⟨

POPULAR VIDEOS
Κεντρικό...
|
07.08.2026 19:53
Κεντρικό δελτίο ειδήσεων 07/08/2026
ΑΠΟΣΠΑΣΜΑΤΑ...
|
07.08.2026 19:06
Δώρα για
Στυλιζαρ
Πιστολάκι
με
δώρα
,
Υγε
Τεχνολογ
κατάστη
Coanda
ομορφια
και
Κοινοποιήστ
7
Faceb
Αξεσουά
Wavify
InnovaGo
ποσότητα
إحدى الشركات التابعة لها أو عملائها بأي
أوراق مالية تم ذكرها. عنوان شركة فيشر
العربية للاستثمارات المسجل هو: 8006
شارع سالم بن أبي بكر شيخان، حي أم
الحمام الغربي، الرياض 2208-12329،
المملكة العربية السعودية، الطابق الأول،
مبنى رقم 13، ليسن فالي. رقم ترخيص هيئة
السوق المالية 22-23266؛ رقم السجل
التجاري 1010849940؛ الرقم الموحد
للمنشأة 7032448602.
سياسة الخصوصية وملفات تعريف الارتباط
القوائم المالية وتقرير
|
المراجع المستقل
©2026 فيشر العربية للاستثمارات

⟩
⟨

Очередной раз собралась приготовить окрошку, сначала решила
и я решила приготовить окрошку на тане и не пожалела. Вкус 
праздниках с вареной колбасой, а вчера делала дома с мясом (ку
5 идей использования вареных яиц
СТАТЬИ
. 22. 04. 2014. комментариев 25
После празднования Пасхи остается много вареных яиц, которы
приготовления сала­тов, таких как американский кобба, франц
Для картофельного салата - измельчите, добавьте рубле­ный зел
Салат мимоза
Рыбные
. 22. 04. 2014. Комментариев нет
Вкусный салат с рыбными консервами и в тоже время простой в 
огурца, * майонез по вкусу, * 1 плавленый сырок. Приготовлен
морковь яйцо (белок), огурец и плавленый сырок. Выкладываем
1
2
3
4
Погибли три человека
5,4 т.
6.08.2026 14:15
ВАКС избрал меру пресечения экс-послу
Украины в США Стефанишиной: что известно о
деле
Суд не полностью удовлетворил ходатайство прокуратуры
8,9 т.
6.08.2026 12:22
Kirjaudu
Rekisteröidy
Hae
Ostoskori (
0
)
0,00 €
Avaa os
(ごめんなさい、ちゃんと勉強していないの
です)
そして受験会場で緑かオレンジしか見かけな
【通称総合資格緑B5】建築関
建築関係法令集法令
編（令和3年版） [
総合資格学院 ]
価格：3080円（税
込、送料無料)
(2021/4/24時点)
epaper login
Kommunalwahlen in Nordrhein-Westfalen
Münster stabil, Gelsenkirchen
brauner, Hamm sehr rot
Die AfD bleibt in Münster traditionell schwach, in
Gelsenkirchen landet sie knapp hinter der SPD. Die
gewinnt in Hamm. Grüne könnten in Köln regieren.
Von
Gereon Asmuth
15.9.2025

⟩

#### [The problem]
Print, without alteration, only the lines above between the one holding "POPULAR VIDEOS" and the one holding "فيشر العربية للاستثمارات", inclusive.

#### [Reply]
POPULAR VIDEOS
Κεντρικό...
|
07.08.2026 19:53
Κεντρικό δελτίο ειδήσεων 07/08/2026
ΑΠΟΣΠΑΣΜΑΤΑ...
|
07.08.2026 19:06
Δώρα για
Στυλιζαρ
Πιστολάκι
με
δώρα
,
Υγε
Τεχνολογ
κατάστη
Coanda
ομορφια
και
Κοινοποιήστ
7
Faceb
Αξεσουά
Wavify
InnovaGo
ποσότητα
إحدى الشركات التابعة لها أو عملائها بأي
أوراق مالية تم ذكرها. عنوان شركة فيشر
العربية للاستثمارات المسجل هو: 8006
شارع سالم بن أبي بكر شيخان، حي أم
الحمام الغربي، الرياض 2208-12329،
المملكة العربية السعودية، الطابق الأول،
مبنى رقم 13، ليسن فالي. رقم ترخيص هيئة
السوق المالية 22-23266؛ رقم السجل
التجاري 1010849940؛ الرقم الموحد
للمنشأة 7032448602.
سياسة الخصوصية وملفات تعريف الارتباط
القوائم المالية وتقرير
|
المراجع المستقل
©2026 فيشر العربية للاستثمارات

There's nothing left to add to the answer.